• _Exercise objective_:
In the records below, find each line with the word "Passcode" and copy it.

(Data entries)
**********

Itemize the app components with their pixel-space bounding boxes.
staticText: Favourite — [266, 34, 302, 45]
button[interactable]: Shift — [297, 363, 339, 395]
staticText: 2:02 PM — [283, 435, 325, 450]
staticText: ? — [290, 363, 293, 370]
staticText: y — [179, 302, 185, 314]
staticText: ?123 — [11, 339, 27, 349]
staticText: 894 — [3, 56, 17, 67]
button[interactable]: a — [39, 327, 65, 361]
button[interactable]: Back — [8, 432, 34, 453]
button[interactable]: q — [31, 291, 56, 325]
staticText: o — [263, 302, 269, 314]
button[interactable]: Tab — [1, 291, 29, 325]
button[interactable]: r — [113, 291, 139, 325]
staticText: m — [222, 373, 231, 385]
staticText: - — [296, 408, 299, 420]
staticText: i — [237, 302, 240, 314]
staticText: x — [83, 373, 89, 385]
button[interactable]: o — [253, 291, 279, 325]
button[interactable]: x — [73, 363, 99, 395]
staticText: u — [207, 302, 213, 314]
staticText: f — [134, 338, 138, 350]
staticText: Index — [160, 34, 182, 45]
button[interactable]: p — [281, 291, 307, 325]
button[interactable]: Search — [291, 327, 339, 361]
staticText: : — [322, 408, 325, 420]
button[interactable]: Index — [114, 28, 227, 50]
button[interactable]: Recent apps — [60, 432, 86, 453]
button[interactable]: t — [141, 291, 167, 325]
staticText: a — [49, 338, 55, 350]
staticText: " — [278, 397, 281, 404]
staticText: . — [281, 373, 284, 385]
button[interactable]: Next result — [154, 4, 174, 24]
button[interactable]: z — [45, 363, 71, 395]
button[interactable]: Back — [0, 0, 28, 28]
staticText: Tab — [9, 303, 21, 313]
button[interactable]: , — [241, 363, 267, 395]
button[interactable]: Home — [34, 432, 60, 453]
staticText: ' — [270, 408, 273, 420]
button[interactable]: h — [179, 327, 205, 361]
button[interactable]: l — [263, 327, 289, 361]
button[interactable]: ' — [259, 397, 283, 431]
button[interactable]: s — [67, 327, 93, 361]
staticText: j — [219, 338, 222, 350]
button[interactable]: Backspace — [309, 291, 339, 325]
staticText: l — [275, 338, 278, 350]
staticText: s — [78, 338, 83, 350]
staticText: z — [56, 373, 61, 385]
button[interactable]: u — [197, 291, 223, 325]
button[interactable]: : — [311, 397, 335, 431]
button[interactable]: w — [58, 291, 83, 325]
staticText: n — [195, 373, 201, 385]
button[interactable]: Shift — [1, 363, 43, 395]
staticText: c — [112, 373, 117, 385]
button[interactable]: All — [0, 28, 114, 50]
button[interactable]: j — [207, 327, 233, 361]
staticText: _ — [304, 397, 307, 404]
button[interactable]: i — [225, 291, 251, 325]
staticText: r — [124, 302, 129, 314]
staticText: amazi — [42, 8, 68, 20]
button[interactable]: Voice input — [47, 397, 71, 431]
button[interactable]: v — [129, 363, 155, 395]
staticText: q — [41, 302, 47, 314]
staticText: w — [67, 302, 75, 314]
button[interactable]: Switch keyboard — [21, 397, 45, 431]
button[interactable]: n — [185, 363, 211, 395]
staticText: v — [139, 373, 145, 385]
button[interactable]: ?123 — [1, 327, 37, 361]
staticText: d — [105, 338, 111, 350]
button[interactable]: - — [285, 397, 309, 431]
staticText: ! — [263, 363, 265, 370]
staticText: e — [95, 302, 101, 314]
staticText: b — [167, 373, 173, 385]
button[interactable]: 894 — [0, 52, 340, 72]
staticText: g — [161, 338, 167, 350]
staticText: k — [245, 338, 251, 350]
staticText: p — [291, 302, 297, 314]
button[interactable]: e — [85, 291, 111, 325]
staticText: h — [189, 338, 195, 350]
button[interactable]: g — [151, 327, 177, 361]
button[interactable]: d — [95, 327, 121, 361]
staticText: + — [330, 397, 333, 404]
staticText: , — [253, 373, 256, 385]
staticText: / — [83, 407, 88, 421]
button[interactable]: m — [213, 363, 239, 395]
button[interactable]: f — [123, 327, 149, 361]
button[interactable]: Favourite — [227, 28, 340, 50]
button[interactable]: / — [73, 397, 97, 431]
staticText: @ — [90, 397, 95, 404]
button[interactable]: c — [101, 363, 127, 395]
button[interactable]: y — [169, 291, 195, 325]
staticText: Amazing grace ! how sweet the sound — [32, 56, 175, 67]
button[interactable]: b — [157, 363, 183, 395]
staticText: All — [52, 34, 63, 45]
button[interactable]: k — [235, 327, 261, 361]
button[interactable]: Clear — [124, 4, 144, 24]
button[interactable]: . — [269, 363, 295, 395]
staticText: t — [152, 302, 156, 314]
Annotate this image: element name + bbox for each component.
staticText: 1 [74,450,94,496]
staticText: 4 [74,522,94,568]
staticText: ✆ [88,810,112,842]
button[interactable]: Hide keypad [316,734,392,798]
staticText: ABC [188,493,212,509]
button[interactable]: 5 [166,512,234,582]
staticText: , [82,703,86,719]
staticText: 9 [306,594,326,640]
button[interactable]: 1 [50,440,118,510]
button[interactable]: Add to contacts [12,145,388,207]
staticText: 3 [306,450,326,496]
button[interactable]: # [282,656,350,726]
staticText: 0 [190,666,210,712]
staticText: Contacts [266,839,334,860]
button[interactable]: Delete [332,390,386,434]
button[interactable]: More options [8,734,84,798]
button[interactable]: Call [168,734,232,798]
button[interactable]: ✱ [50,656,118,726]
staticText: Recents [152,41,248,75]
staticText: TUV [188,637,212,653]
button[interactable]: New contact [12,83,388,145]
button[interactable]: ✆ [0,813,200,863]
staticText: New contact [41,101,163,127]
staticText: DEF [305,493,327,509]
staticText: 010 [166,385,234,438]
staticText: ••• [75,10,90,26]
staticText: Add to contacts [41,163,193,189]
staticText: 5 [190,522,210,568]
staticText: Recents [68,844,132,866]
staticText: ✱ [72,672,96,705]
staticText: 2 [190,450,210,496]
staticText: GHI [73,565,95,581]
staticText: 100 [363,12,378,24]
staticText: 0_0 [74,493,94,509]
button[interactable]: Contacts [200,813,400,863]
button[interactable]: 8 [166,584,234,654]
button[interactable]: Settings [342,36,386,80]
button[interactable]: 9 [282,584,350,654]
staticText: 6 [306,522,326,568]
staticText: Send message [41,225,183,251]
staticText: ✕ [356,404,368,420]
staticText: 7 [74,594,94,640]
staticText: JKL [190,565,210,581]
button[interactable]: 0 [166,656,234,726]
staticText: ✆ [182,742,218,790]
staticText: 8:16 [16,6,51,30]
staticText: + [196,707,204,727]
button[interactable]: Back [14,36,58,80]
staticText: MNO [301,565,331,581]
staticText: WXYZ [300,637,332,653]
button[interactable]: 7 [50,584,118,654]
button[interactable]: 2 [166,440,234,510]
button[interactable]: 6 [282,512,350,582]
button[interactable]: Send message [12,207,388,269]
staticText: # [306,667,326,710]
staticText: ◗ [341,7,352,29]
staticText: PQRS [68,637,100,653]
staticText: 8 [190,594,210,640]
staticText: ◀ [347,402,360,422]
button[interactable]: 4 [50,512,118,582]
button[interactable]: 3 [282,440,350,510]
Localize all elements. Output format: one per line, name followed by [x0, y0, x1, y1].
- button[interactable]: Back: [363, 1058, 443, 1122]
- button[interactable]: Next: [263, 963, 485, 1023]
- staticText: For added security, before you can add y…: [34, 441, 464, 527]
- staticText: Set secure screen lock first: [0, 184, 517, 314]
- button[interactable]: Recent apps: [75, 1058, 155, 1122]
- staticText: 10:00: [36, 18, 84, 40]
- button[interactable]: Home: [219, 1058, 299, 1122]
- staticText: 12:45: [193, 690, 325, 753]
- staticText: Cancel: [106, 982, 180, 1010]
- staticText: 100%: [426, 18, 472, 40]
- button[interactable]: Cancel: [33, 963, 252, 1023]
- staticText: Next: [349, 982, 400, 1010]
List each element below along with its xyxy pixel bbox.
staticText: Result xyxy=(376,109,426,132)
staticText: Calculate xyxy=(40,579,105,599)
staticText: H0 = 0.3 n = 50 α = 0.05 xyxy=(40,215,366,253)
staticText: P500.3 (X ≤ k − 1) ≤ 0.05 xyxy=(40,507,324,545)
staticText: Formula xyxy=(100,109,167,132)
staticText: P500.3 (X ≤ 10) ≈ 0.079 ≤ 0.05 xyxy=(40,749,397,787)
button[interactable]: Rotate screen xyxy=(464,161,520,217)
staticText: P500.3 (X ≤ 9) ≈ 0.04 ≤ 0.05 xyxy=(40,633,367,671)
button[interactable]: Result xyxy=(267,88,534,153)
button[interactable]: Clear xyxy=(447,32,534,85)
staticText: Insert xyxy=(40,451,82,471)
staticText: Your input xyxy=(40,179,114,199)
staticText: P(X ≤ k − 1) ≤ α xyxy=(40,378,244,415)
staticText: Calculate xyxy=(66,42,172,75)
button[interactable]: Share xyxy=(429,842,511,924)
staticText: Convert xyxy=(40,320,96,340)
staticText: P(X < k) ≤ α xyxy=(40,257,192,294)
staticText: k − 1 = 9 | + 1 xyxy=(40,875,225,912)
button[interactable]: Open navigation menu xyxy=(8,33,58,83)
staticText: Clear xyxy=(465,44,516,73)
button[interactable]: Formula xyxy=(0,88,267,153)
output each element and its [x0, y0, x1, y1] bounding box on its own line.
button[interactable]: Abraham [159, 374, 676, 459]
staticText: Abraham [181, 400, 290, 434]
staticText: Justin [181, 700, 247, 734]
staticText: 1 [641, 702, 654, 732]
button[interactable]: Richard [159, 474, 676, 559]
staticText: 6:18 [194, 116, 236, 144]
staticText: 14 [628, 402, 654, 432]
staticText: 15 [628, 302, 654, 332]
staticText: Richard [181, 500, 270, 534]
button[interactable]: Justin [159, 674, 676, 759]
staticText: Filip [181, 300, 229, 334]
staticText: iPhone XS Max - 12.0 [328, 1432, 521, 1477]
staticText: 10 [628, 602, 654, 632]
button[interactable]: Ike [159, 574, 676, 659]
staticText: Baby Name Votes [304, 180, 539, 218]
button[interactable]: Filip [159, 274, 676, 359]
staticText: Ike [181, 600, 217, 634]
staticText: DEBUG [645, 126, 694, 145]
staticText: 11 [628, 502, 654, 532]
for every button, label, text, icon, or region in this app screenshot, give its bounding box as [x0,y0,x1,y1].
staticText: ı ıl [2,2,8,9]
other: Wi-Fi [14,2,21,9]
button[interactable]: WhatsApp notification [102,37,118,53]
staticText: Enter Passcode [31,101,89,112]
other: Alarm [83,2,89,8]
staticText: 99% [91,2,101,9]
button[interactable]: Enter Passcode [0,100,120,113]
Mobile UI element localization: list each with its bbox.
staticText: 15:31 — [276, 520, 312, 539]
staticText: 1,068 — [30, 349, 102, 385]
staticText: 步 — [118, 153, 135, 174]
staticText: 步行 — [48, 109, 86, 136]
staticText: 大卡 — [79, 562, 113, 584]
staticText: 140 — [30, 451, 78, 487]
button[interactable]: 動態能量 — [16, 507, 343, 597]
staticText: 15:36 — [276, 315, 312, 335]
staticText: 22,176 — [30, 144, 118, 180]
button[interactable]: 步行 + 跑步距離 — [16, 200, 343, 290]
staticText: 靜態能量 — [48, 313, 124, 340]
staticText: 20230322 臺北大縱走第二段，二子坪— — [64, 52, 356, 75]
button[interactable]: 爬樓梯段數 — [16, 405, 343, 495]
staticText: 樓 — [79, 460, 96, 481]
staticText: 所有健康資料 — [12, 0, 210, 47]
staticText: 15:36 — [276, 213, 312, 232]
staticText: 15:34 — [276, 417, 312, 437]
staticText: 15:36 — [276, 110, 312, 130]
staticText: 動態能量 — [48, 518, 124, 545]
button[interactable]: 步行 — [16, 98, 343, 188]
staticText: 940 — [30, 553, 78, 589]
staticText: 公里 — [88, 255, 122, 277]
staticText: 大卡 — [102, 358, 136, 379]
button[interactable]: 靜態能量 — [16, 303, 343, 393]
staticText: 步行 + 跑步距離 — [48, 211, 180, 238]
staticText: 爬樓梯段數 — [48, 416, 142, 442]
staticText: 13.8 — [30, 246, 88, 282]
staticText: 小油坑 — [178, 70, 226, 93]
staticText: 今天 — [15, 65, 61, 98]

**********

• _Task result_:
staticText: Enter Passcode [31,101,89,112]
button[interactable]: Enter Passcode [0,100,120,113]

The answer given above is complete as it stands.